I was living comfortably and seriously considering settling down with him until I started noticing things I simply couldn’t keep up with. After battling different emotions and weighing whether to stay or leave, I finally made the painful decision to end things.

It wasn’t easy, and I won’t go into the specifics of everything that was wrong but eventually, I walked away.

Nobody prepares you for the shock of being heartbroken and broke at the same time. He was my first serious boyfriend and  in many ways my provider. Aside from the emotional turmoil, I was suddenly and completely broke.

Since we got together, I’d stopped getting money from my parents and they just assumed I was fine from work. The first few months after the breakup were so difficult. My parents sent money, but it wasn’t enough.

I took on extra jobs just to try and maintain the standard of living my ex had introduced me to. In the middle of all this financial panic, I found myself strongly considering going back to him to try and sort out our issues.

Then, one day, I stumbled across a video about how some people intentionally spoil their partner, creating a level of dependence so deep that the partner becomes incapable of leaving or moving on.

If that partner eventually does leave, they feel like no one else can measure up. The ex becomes the subconscious yardstick for every man she meets, and she often finds herself running right back even though everything is screaming not to. 

I was too stunned to speak. The video was short, but devastatingly accurate. It was like a light switch flipped in my head: this was my reality. The fact that I was ready to condone all the wrong things in our relationship just to cling to a certain lifestyle meant something was deeply wrong.

The years I spent with him had rewired my thinking without me even realizing it. I sat for a long time, remembering all the times I brought up business ideas or anything I wanted to do to add value to myself.

He would just brush it under the carpet and tell me not to worry about such things. I was so foolishly “in love” that I failed to see I wasn’t making any progress as an individual. Yes, I went to school and graduated, but personally, I felt like I had stalled in every other way.

A certain level of interdependence is natural in a serious, long-term relationship. But once that person becomes like an idol or your sole source for everything, that’s your cue to start thinking.

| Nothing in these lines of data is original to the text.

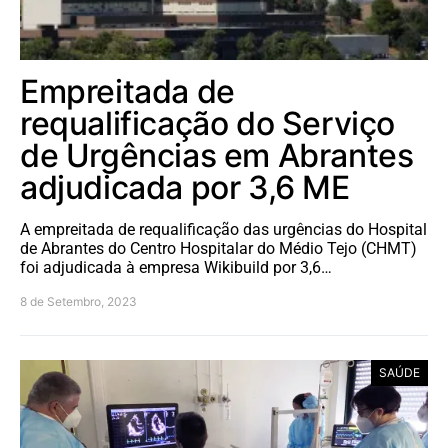
Empreitada de
requalificação do Serviço
de Urgências em Abrantes
adjudicada por 3,6 ME
A empreitada de requalificação das urgências do Hospital
de Abrantes do Centro Hospitalar do Médio Tejo (CHMT)
foi adjudicada à empresa Wikibuild por 3,6…
8 de Setembro, 2023
SAÚDE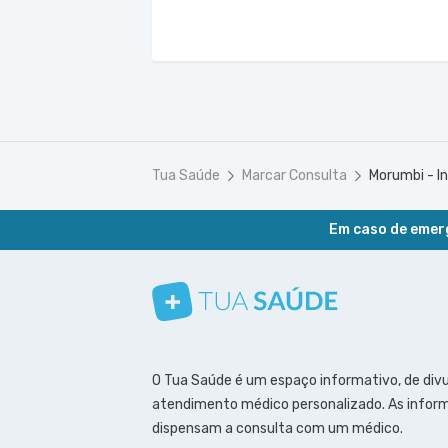
Tua Saúde
Marcar Consulta
Morumbi - In
Em caso de emerg
Conheça nosso canal
Siga a gente no Instagram
Siga a gente no Facebook
Siga a gente no Pinterest
O Tua Saúde é um espaço informativo, de div
atendimento médico personalizado. As inform
dispensam a consulta com um médico.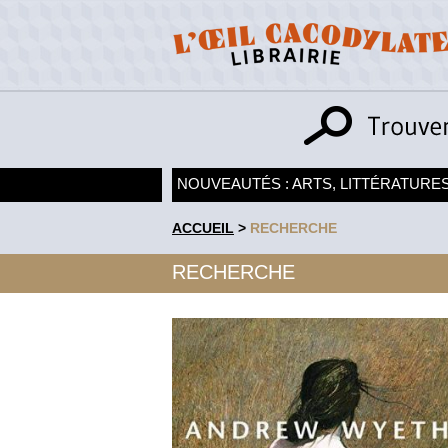
NOUVEAUTÉS : ARTS, LITTÉRATURES
ACCUEIL
>
RECHERCHE
RECHERCHE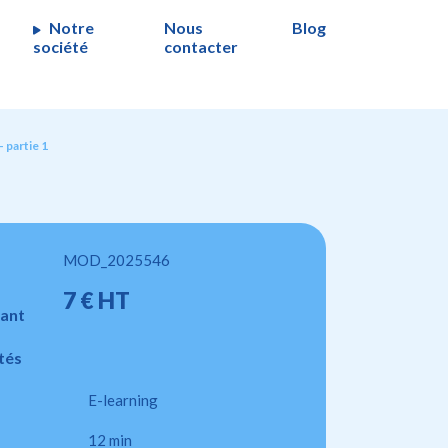
Notre
Nous
Blog
société
contacter
– partie 1
MOD_2025546
7 € HT
ant
tés
E-learning
12 min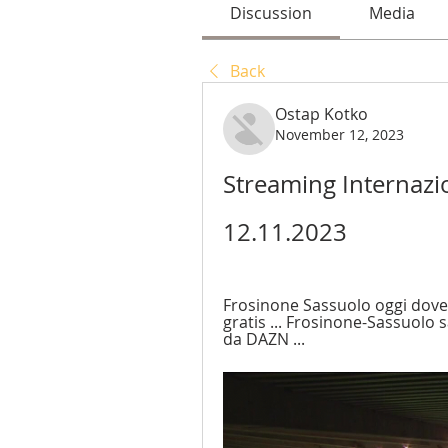
Discussion
Media
Back
Ostap Kotko
November 12, 2023
Streaming Internazio
12.11.2023
Frosinone Sassuolo oggi dove 
gratis ... Frosinone-Sassuolo s
da DAZN ...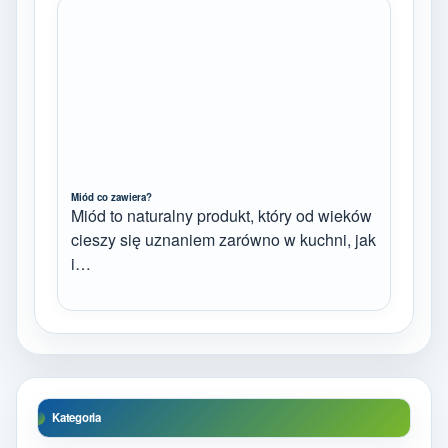
Miód co zawiera?
Miód to naturalny produkt, który od wieków
cieszy się uznaniem zarówno w kuchni, jak
i…
Kategoria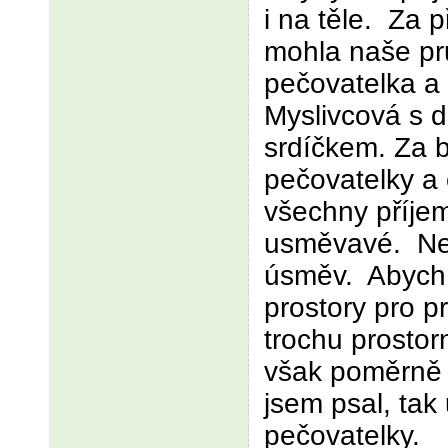
i na těle. Za p
mohla naše pr
pečovatelka a
Myslivcová s 
srdíčkem. Za b
pečovatelky a 
všechny příje
usměvavé. Ne 
úsměv. Abych 
prostory pro p
trochu prostorn
však poměrně 
jsem psal, ta
pečovatelky.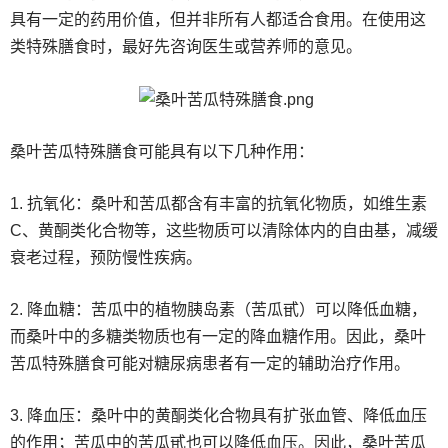
具有一定的药用价值，但并非所有人都适合食用。在使用这
类特殊膳食时，最好先咨询医生或营养师的意见。
桑叶苦瓜特殊膳食可能具有以下几种作用：
1. 抗氧化：桑叶和苦瓜都含有丰富的抗氧化物质，如维生素
C、黄酮类化合物等，这些物质可以清除体内的自由基，减缓
衰老过程，预防慢性疾病。
2. 降血糖：苦瓜中的植物胰岛素（苦瓜甙）可以降低血糖，
而桑叶中的多糖类物质也有一定的降血糖作用。因此，桑叶
苦瓜特殊膳食可能对糖尿病患者有一定的辅助治疗作用。
3. 降血压：桑叶中的黄酮类化合物具有扩张血管、降低血压
的作用；苦瓜中的苦瓜甙也可以降低血压。因此，桑叶苦瓜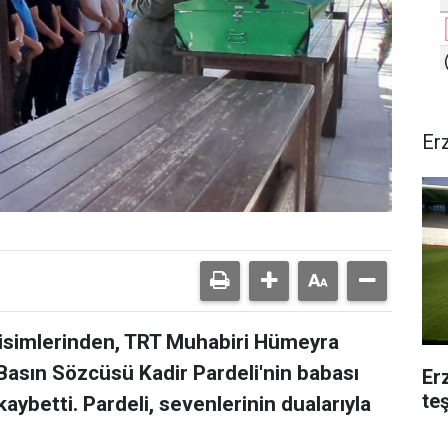
Er
isimlerinden, TRT Muhabiri Hümeyra
 Basın Sözcüsü Kadir Pardeli'nin babası
Er
te
kaybetti. Pardeli, sevenlerinin dualarıyla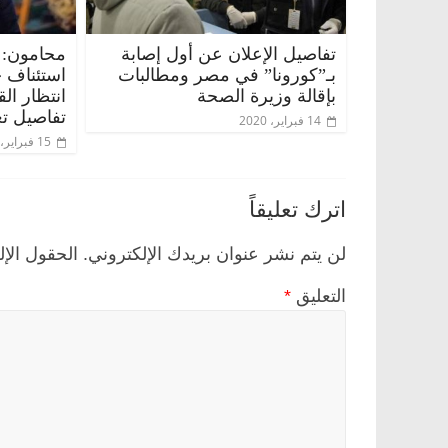
تفاصيل الإعلان عن أول إصابة
محامون: 
بـ”كورونا” في مصر ومطالبات
استئناف 
بإقالة وزيرة الصحة
انتظار ال
تفاصيل تع
14 فبراير، 2020
15 فبراير، 2020
اترك تعليقاً
لن يتم نشر عنوان بريدك الإلكتروني.
الحقول الإل
التعليق
*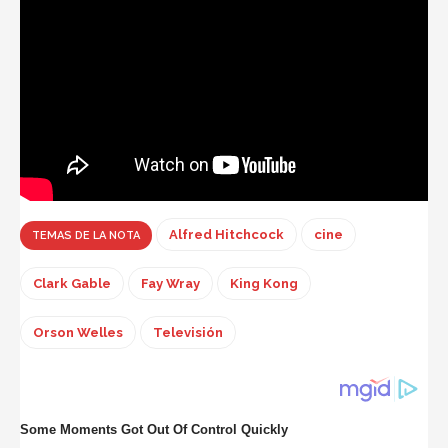
Alfred Hitchcock
cine
TEMAS DE LA NOTA
Clark Gable
Fay Wray
King Kong
Orson Welles
Televisión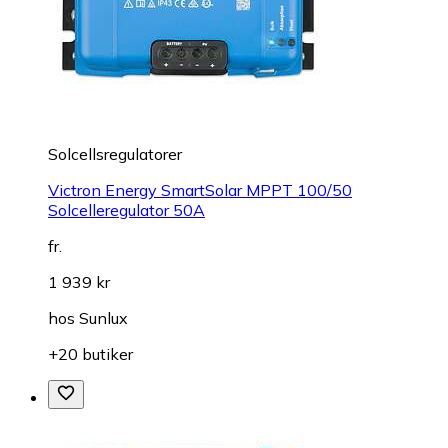
Solcellsregulatorer
Victron Energy SmartSolar MPPT 100/50
Solcelleregulator 50A
fr.
1 939 kr
hos
Sunlux
+20 butiker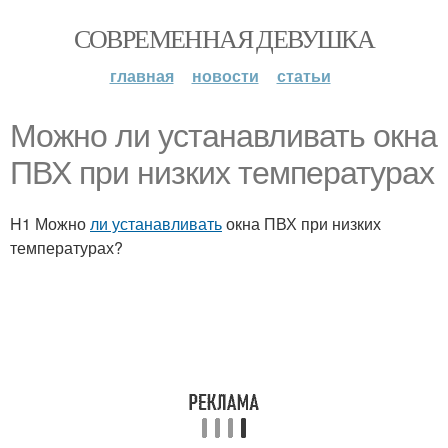
СОВРЕМЕННАЯ ДЕВУШКА
главная
новости
статьи
Можно ли устанавливать окна
ПВХ при низких температурах
H1 Можно
ли устанавливать
окна ПВХ при низких
температурах?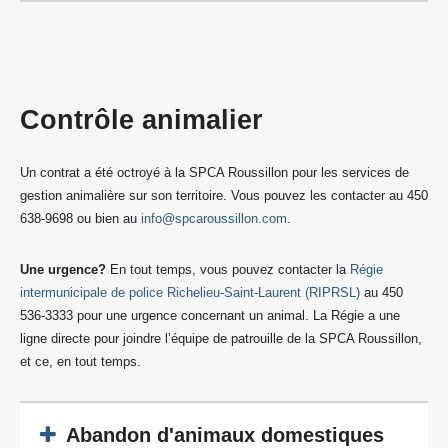
Contrôle animalier
Un contrat a été octroyé à la SPCA Roussillon pour les services de
gestion animalière sur son territoire. Vous pouvez les contacter au 450
638-9698 ou bien au
info@spcaroussillon.com
.
Une urgence?
En tout temps, vous pouvez contacter la
Régie
intermunicipale de police Richelieu-Saint-Laurent (RIPRSL)
au 450
536-3333 pour une urgence concernant un animal. La Régie a une
ligne directe pour joindre l’équipe de patrouille de la SPCA Roussillon,
et ce, en tout temps.
Abandon d'animaux domestiques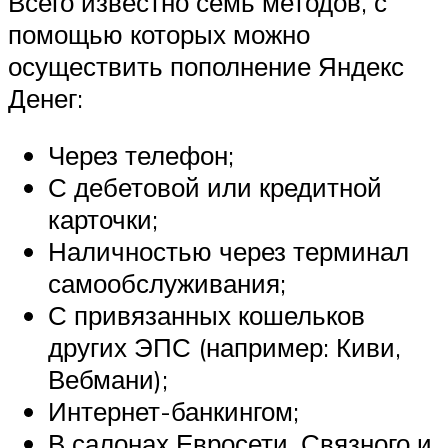
Всего известно семь методов, с
помощью которых можно
осуществить пополнение Яндекс
Денег:
Через телефон;
С дебетовой или кредитной
карточки;
Наличностью через терминал
самообслуживания;
С привязанных кошельков
других ЭПС (например: Киви,
Вебмани);
Интернет-банкингом;
В салонах Евросети, Связного и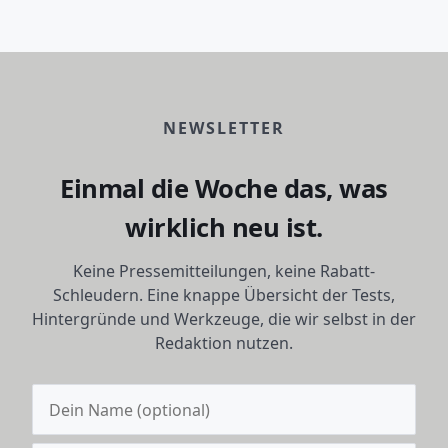
NEWSLETTER
Einmal die Woche das, was
wirklich neu ist.
Keine Pressemitteilungen, keine Rabatt-
Schleudern. Eine knappe Übersicht der Tests,
Hintergründe und Werkzeuge, die wir selbst in der
Redaktion nutzen.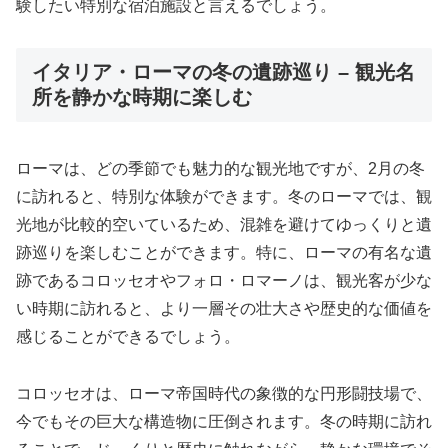
験したい特別な宿泊施設と言えるでしょう。
イタリア・ローマの冬の遺跡巡り – 観光名
所を静かな時期に楽しむ
ローマは、どの季節でも魅力的な観光地ですが、2月の冬
に訪れると、特別な体験ができます。冬のローマでは、観
光地が比較的空いているため、混雑を避けてゆっくりと遺
跡巡りを楽しむことができます。特に、ローマの有名な遺
跡であるコロッセオやフォロ・ロマーノは、観光客が少な
い時期に訪れると、より一層その壮大さや歴史的な価値を
感じることができるでしょう。
コロッセオは、ローマ帝国時代の象徴的な円形闘技場で、
今でもその巨大な構造物に圧倒されます。冬の時期に訪れ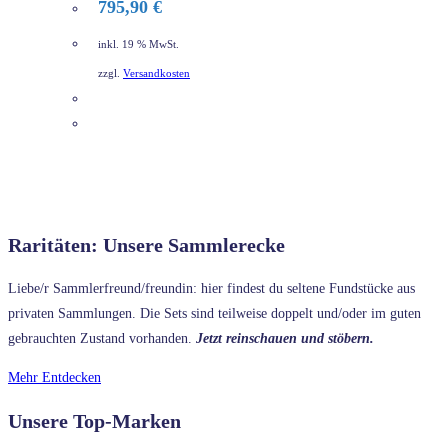
795,90
€
inkl. 19 % MwSt.
zzgl.
Versandkosten
DETAILS
Raritäten: Unsere Sammlerecke
Liebe/r Sammlerfreund/freundin: hier findest du seltene Fundstücke aus
privaten Sammlungen. Die Sets sind teilweise doppelt und/oder im guten
gebrauchten Zustand vorhanden.
Jetzt reinschauen und stöbern.
Mehr Entdecken
Unsere Top-Marken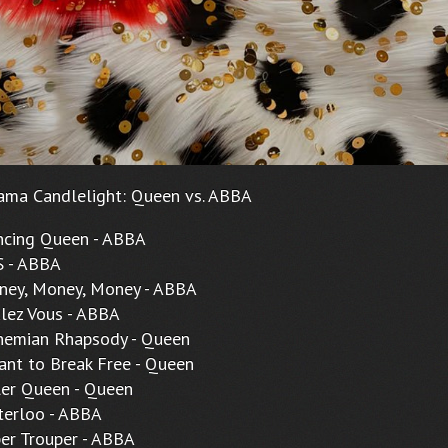
ama Candlelight: Queen vs. ABBA
ing Queen - ABBA
- ABBA
y, Money, Money - ABBA
ez Vous - ABBA
mian Rhapsody - Queen
t to Break Free - Queen
r Queen - Queen
rloo - ABBA
 Trouper - ABBA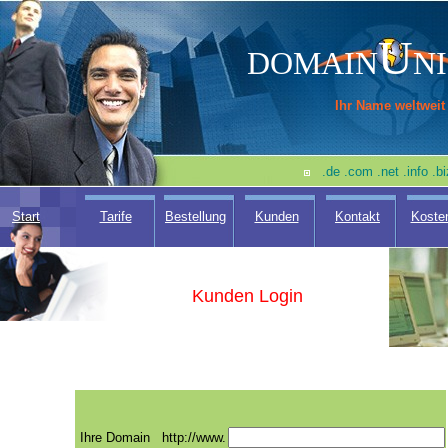
U
DOMAIN
N
Ihr Name weltweit
.de .com .net .info .
Start
Tarife
Bestellung
Kunden
Kontakt
Koste
Kunden Login
Ihre Domain
http://www.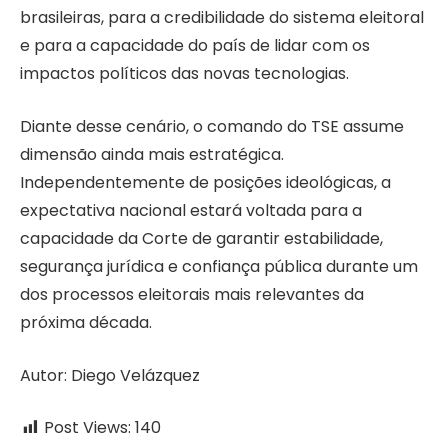
brasileiras, para a credibilidade do sistema eleitoral
e para a capacidade do país de lidar com os
impactos políticos das novas tecnologias.
Diante desse cenário, o comando do TSE assume
dimensão ainda mais estratégica.
Independentemente de posições ideológicas, a
expectativa nacional estará voltada para a
capacidade da Corte de garantir estabilidade,
segurança jurídica e confiança pública durante um
dos processos eleitorais mais relevantes da
próxima década.
Autor: Diego Velázquez
Post Views:
140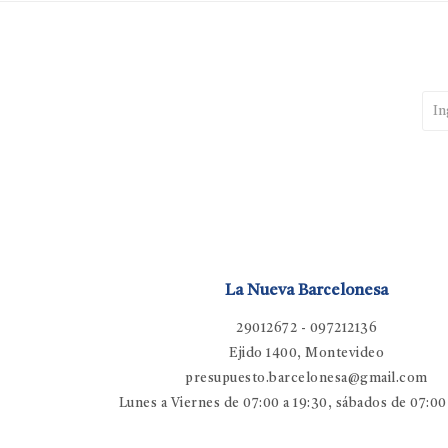
La Nueva Barcelonesa
29012672 - 097212136
Ejido 1400, Montevideo
presupuesto.barcelonesa@gmail.com
Lunes a Viernes de 07:00 a 19:30, sábados de 07:00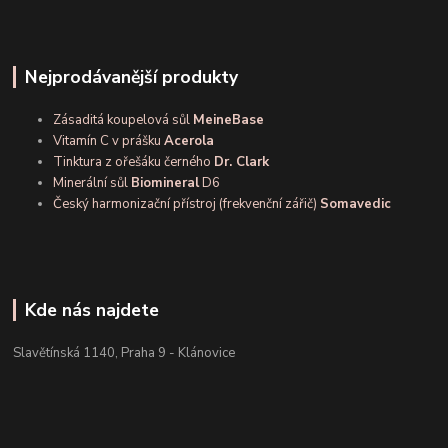
Nejprodávanější produkty
Zásaditá koupelová sůl
MeineBase
Vitamín C v prášku
Acerola
Tinktura z ořešáku černého
Dr. Clark
Minerální sůl
Biomineral
D6
Český harmonizační přístroj (frekvenční zářič)
Somavedic
Kde nás najdete
Slavětínská 1140, Praha 9 - Klánovice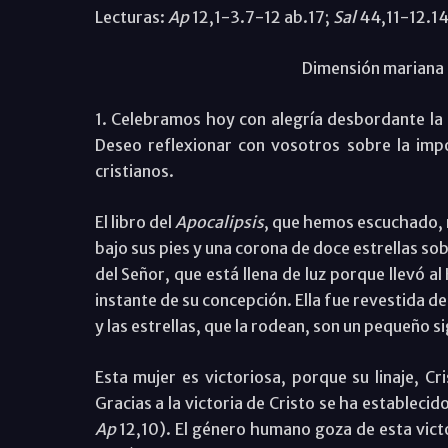
Lecturas:
Ap
12,1-3.7-12 ab.17;
Sal
44,11-12.14
Dimensión mariana d
1. Celebramos hoy con alegría desbordante la f
Deseo reflexionar con vosotros sobre la imp
cristianos.
El libro del
Apocalipsis
, que hemos escuchado, n
bajo sus pies y una corona de doce estrellas so
del Señor, que está llena de luz porque llevó a
instante de su concepción. Ella fue revestida d
y las estrellas, que la rodean, son un pequeño 
Esta mujer es victoriosa, porque su linaje, Cr
Gracias a la victoria de Cristo se ha establecido
Ap
12,10). El género humano goza de esta victo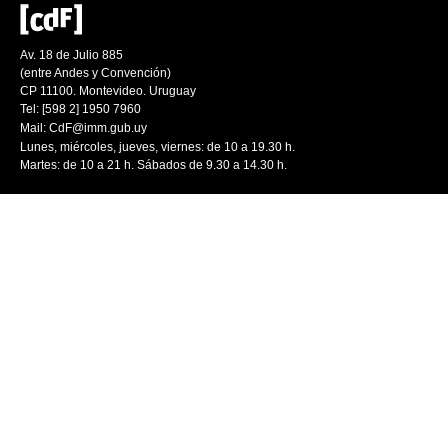
Av. 18 de Julio 885
(entre Andes y Convención)
CP 11100. Montevideo. Uruguay
Tel: [598 2] 1950 7960
Mail:
CdF@imm.gub.uy
Lunes, miércoles, jueves, viernes: de 10 a 19.30 h.
Martes: de 10 a 21 h. Sábados de 9.30 a 14.30 h.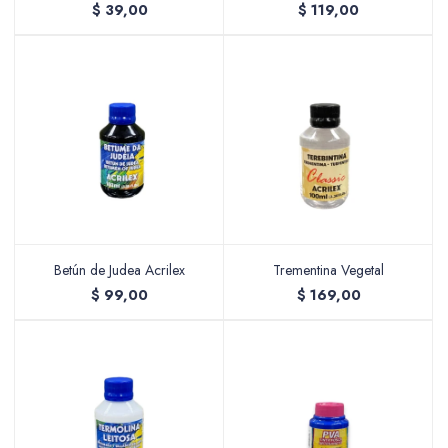
$
39,00
$
119,00
Betún de Judea Acrilex
Trementina Vegetal
$
99,00
$
169,00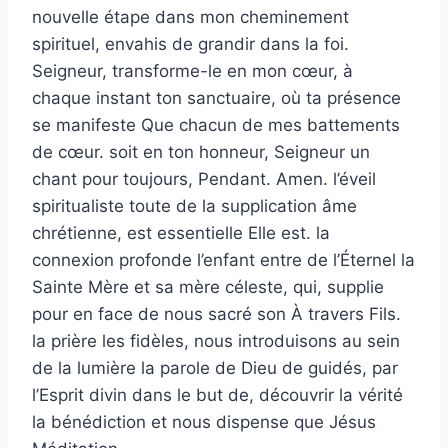
nouvelle étape dans mon cheminement
spirituel, envahis de grandir dans la foi.
Seigneur, transforme-le en mon cœur, à
chaque instant ton sanctuaire, où ta présence
se manifeste Que chacun de mes battements
de cœur. soit en ton honneur, Seigneur un
chant pour toujours, Pendant. Amen. l’éveil
spiritualiste toute de la supplication âme
chrétienne, est essentielle Elle est. la
connexion profonde l’enfant entre de l’Éternel la
Sainte Mère et sa mère céleste, qui, supplie
pour en face de nous sacré son À travers Fils.
la prière les fidèles, nous introduisons au sein
de la lumière la parole de Dieu de guidés, par
l’Esprit divin dans le but de, découvrir la vérité
la bénédiction et nous dispense que Jésus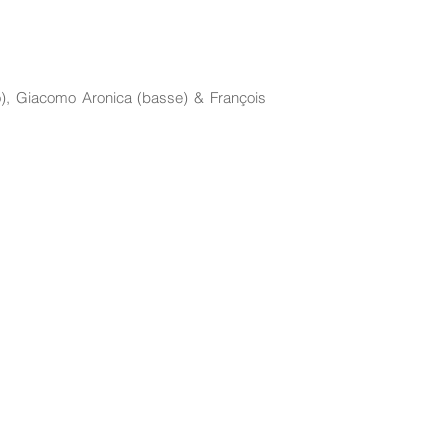
no), Giacomo Aronica (basse) & François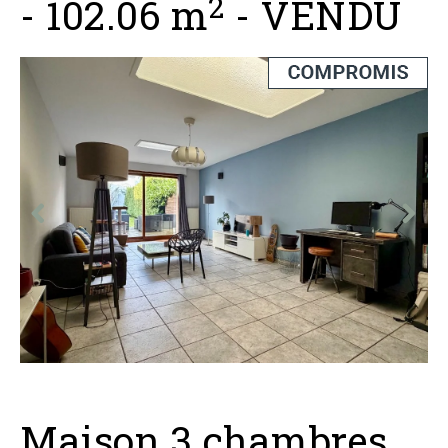
2
-
102.06 m
-
VENDU
Maison 3 chambres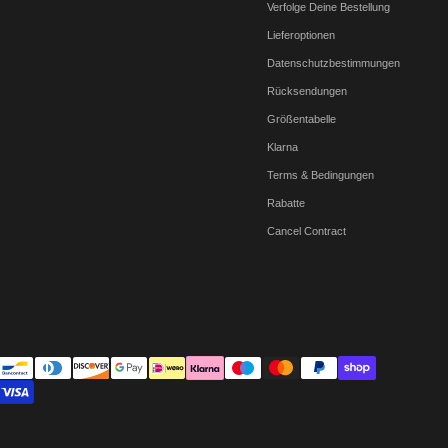
Verfolge Deine Bestellung
Lieferoptionen
Datenschutzbestimmungen
Rücksendungen
Größentabelle
Klarna
Terms & Bedingungen
Rabatte
Cancel Contract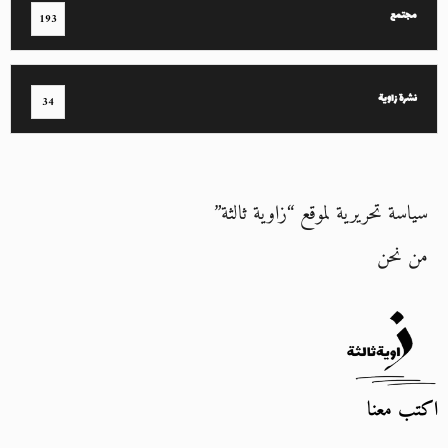
مجتمع
193
نشرة زاوية
34
سياسة تحريرية لموقع “زاوية ثالثة”
من نحن
اكتب معنا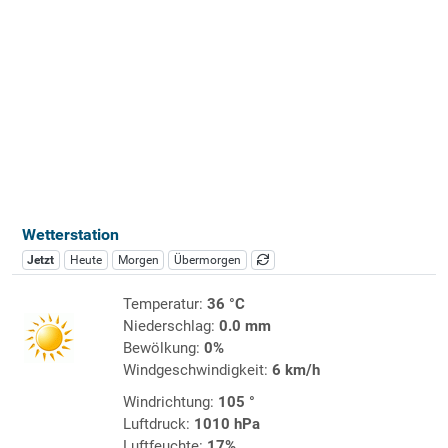
Wetterstation
Jetzt
Heute
Morgen
Übermorgen
Temperatur:
36 °C
Niederschlag:
0.0 mm
Bewölkung:
0%
Windgeschwindigkeit:
6 km/h
Windrichtung:
105 °
Luftdruck:
1010 hPa
Luftfeuchte:
17%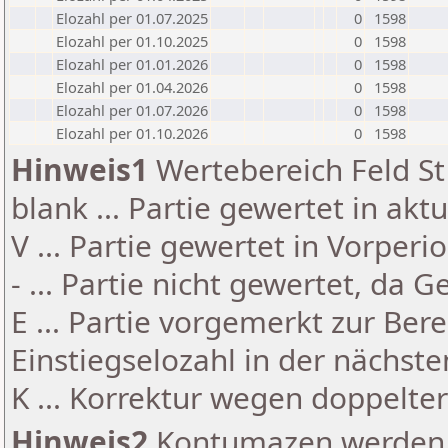
Elozahl per 01.07.2025
0
1598
Elozahl per 01.10.2025
0
1598
Elozahl per 01.01.2026
0
1598
Elozahl per 01.04.2026
0
1598
Elozahl per 01.07.2026
0
1598
Elozahl per 01.10.2026
0
1598
Hinweis1
Wertebereich Feld St 
blank ... Partie gewertet in akt
V ... Partie gewertet in Vorperi
- ... Partie nicht gewertet, da 
E ... Partie vorgemerkt zur Be
Einstiegselozahl in der nächst
K ... Korrektur wegen doppelt
Hinweis2
Kontumazen werden g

Please, don’t rely on someone else to get by in your life. Go out there and do something. Ask yourself, If this person were no longer here, could you truly survive?

I left my ex, and yes, I regretted it, but only for a while. I committed to planning my life and doing all the things I had put off for years. I am proud to say that I am doing better than I could have ever imagined.

Your life and your happiness should never be solely in the hands of one person.”